Object scan areas are an optimisation aimed to decrease the false
positives and slightly improve the scanning time of large objects known
to only have a few specific pointers. If a struct scan_area fails to
allocate, kmemleak can still function normally by scanning the full
object.
Introduce an OBJECT_FULL_SCAN flag and mark objects as such when
scan_area allocation fails.
Signed-off-by: Catalin Marinas <[email protected]>
---
mm/kmemleak.c | 16 ++++++++++------
1 file changed, 10 insertions(+), 6 deletions(-)
diff --git a/mm/kmemleak.c b/mm/kmemleak.c
index f6e602918dac..5ba7fad00fda 100644
--- a/mm/kmemleak.c
+++ b/mm/kmemleak.c
@@ -168,6 +168,8 @@ struct kmemleak_object {
#define OBJECT_REPORTED (1 << 1)
/* flag set to not scan the object */
#define OBJECT_NO_SCAN (1 << 2)
+/* flag set to fully scan the object when scan_area allocation failed */
+#define OBJECT_FULL_SCAN (1 << 3)
#define HEX_PREFIX " "
/* number of bytes to print per line; must be 16 or 32 */
@@ -773,12 +775,14 @@ static void add_scan_area(unsigned long ptr, size_t size, gfp_t gfp)
}
area = kmem_cache_alloc(scan_area_cache, gfp_kmemleak_mask(gfp));
- if (!area) {
- pr_warn("Cannot allocate a scan area\n");
- goto out;
- }
spin_lock_irqsave(&object->lock, flags);
+ if (!area) {
+ pr_warn_once("Cannot allocate a scan area, scanning the full object\n");
+ /* mark the object for full scan to avoid false positives */
+ object->flags |= OBJECT_FULL_SCAN;
+ goto out_unlock;
+ }
if (size == SIZE_MAX) {
size = object->pointer + object->size - ptr;
} else if (ptr + size > object->pointer + object->size) {
@@ -795,7 +799,6 @@ static void add_scan_area(unsigned long ptr, size_t size, gfp_t gfp)
hlist_add_head(&area->node, &object->area_list);
out_unlock:
spin_unlock_irqrestore(&object->lock, flags);
-out:
put_object(object);
}
@@ -1408,7 +1411,8 @@ static void scan_object(struct kmemleak_object *object)
if (!(object->flags & OBJECT_ALLOCATED))
/* already freed object */
goto out;
- if (hlist_empty(&object->area_list)) {
+ if (hlist_empty(&object->area_list) ||
+ object->flags & OBJECT_FULL_SCAN) {
void *start = (void *)object->pointer;
void *end = (void *)(object->pointer + object->size);
void *next;
On 13/08/2019 02:06, Catalin Marinas wrote:
> Object scan areas are an optimisation aimed to decrease the false
> positives and slightly improve the scanning time of large objects known
> to only have a few specific pointers.
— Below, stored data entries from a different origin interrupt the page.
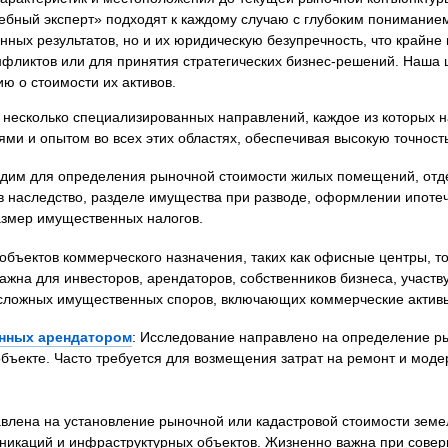
я экспертиза
Психологическая экспертиза
бный эксперт» подходят к каждому случаю с глубоким понимание
енных результатов, но и их юридическую безупречность, что крайн
спертное заключение
Строительная экспертиза
фликтов или для принятия стратегических бизнес-решений. Наша 
я экспертиза
Химическая экспертиза
 о стоимости их активов.
 экспертиза
Экспертиза давности создания докуме
 несколько специализированных направлений, каждое из которых 
ми и опытом во всех этих областях, обеспечивая высокую точность
одим для определения рыночной стоимости жилых помещений, отдел
 наследство, разделе имущества при разводе, оформлении ипотеч
азмер имущественных налогов.
 объектов коммерческого назначения, таких как офисные центры, т
жна для инвесторов, арендаторов, собственников бизнеса, участв
я сложных имущественных споров, включающих коммерческие актив
енных арендатором
: Исследование направлено на определение р
ъекте. Часто требуется для возмещения затрат на ремонт и моде
авлена на установление рыночной или кадастровой стоимости земе
никаций и инфраструктурных объектов. Жизненно важна при совер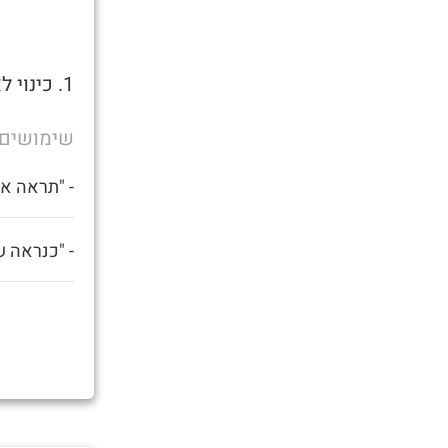
1. כינוי לאדם תחת השפעה קשה של אלכוהול או סמים.
שימושים
- "תראה את
- "כנראה ש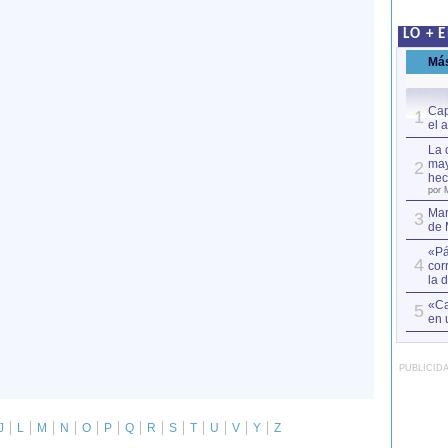
LO + 
Má
Cap
1
el 
La 
may
2
hec
por 
Mar
3
de 
«Pá
4
cor
la 
«Ca
5
en 
PUBLICID
J
L
M
N
O
P
Q
R
S
T
U
V
Y
Z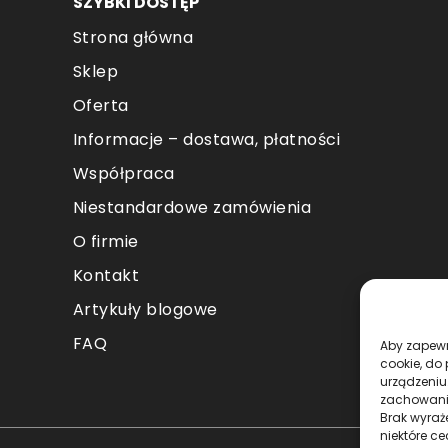
SZYBKI DOSTĘP
Strona główna
Sklep
Oferta
Informacje – dostawa, płatności
Współpraca
Niestandardowe zamówienia
O firmie
Kontakt
Artykuły blogowe
FAQ
Aby zapewni
cookie, do
urządzeniu
zachowanie
Brak wyraż
niektóre ce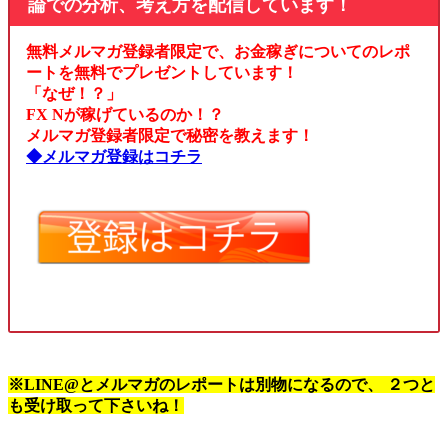
論での分析、考え方を配信しています！
無料メルマガ登録者限定で、お金稼ぎについてのレポ
ートを無料でプレゼントしています！
「なぜ！？」
FX Nが稼げているのか！？
メルマガ登録者限定で秘密を教えます！
◆メルマガ登録はコチラ
※LINE@とメルマガのレポートは別物になるので、 ２つと
も受け取って下さいね！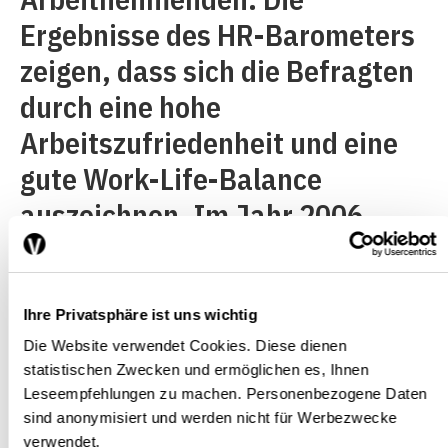
Ergebnisse des HR-Barometers
zeigen, dass sich die Befragten
durch eine hohe
Arbeitszufriedenheit und eine
gute Work-Life-Balance
auszeichnen. Im Jahr 2006
wurde ausserdem der Zustand
der psychischen und physischen
Gesundheit der Schweizer
Ihre Privatsphäre ist uns wichtig
Die Website verwendet Cookies. Diese dienen
Beschäftigten erfragt. Es zeigte
statistischen Zwecken und ermöglichen es, Ihnen
sich hier, dass mehr als drei
Leseempfehlungen zu machen. Personenbezogene Daten
sind anonymisiert und werden nicht für Werbezwecke
Viertel eine – verglichen mit
verwendet.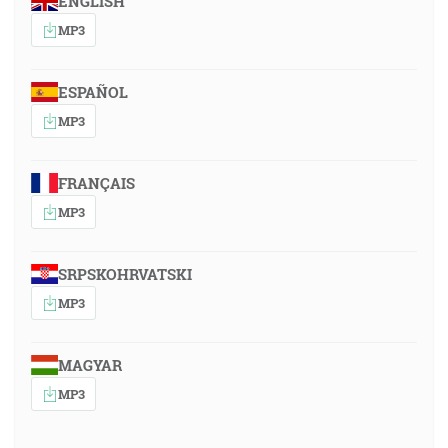
ENGLISH
MP3
ESPAÑOL
MP3
FRANÇAIS
MP3
SRPSKOHRVATSKI
MP3
MAGYAR
MP3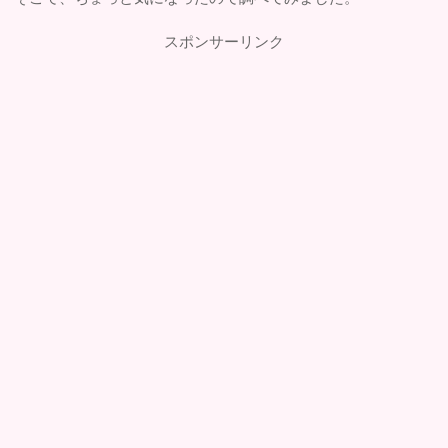
スポンサーリンク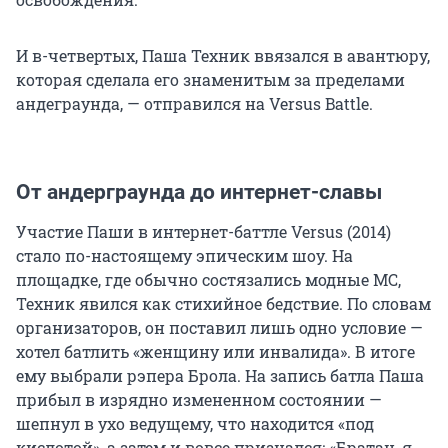
И в-четвертых, Паша Техник ввязался в авантюру,
которая сделала его знаменитым за пределами
андеграунда, — отправился на Versus Battle.
От андерграунда до интернет-славы
Участие Паши в интернет-баттле Versus (2014)
стало по-настоящему эпическим шоу. На
площадке, где обычно состязались модные МС,
Техник явился как стихийное бедствие. По словам
организаторов, он поставил лишь одно условие —
хотел батлить «женщину или инвалида». В итоге
ему выбрали рэпера Брола. На запись батла Паша
прибыл в изрядно измененном состоянии —
шепнул в ухо ведущему, что находится «под
кислотой», а затем и вовсе признался: «Братан, я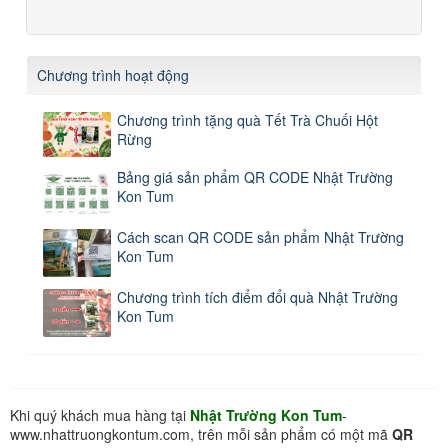
Chương trình hoạt động
Chương trình tặng quà Tết Trà Chuối Hột
Rừng
Bảng giá sản phẩm QR CODE Nhật Trường
Kon Tum
Cách scan QR CODE sản phẩm Nhật Trường
Kon Tum
Chương trình tích điểm đổi quà Nhật Trường
Kon Tum
Khi quý khách mua hàng tại
Nhật Trường Kon Tum
-
www.nhattruongkontum.com, trên mỗi sản phẩm có một mã
QR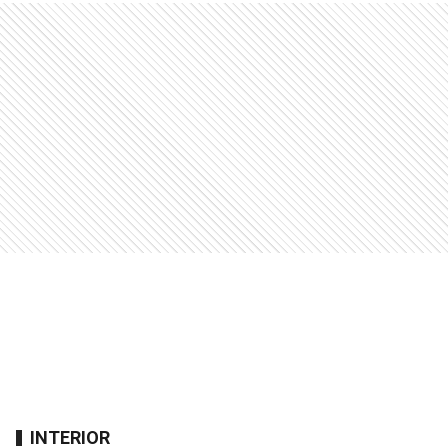
INTERIOR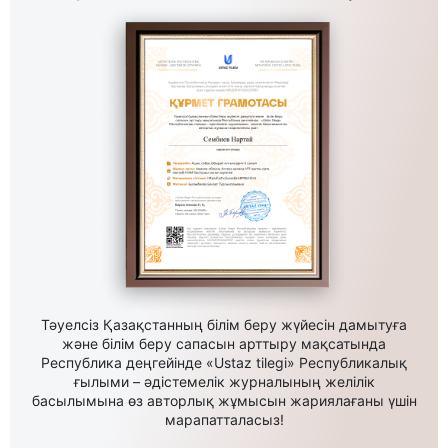
Тәуелсіз Қазақстанның білім беру жүйесін дамытуға
және білім беру сапасын арттыру мақсатында
Республика деңгейінде «Ustaz tilegi» Республикалық
ғылыми – әдістемелік журналының желілік
басылымына өз авторлық жұмысын жариялағаны үшін
марапатталасыз!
If a struct scan_area fails to
> allocate, kmemleak can still function normally by scanning the full
> object.
>
> Introduce an OBJECT_FULL_SCAN flag and mark objects as such when
> scan_area allocation fails.
I came across this one while bisecting sudden drop in throughput of a 100Gbit Mellanox CX4 ethernet card in a PPC POWER9
system, the speed dropped from 100Gbit to about 40Gbit. Bisect pointed at dba82d943177, this are the relevant config
options:
[fstn1-p1 kernel]$ grep KMEMLEAK ~/pbuild/kernel-le-4g/.config
CONFIG_HAVE_DEBUG_KMEMLEAK=y
CONFIG_DEBUG_KMEMLEAK=y
CONFIG_DEBUG_KMEMLEAK_EARLY_LOG_SIZE=16000
# CONFIG_DEBUG_KMEMLEAK_TEST is not set
# CONFIG_DEBUG_KMEMLEAK_DEFAULT_OFF is not set
CONFIG_DEBUG_KMEMLEAK_AUTO_SCAN=y
Setting CONFIG_DEBUG_KMEMLEAK_MEM_POOL_SIZE=400 or even 4000 (this is what KMEMLEAK_EARLY_LOG_SIZE is now in the master)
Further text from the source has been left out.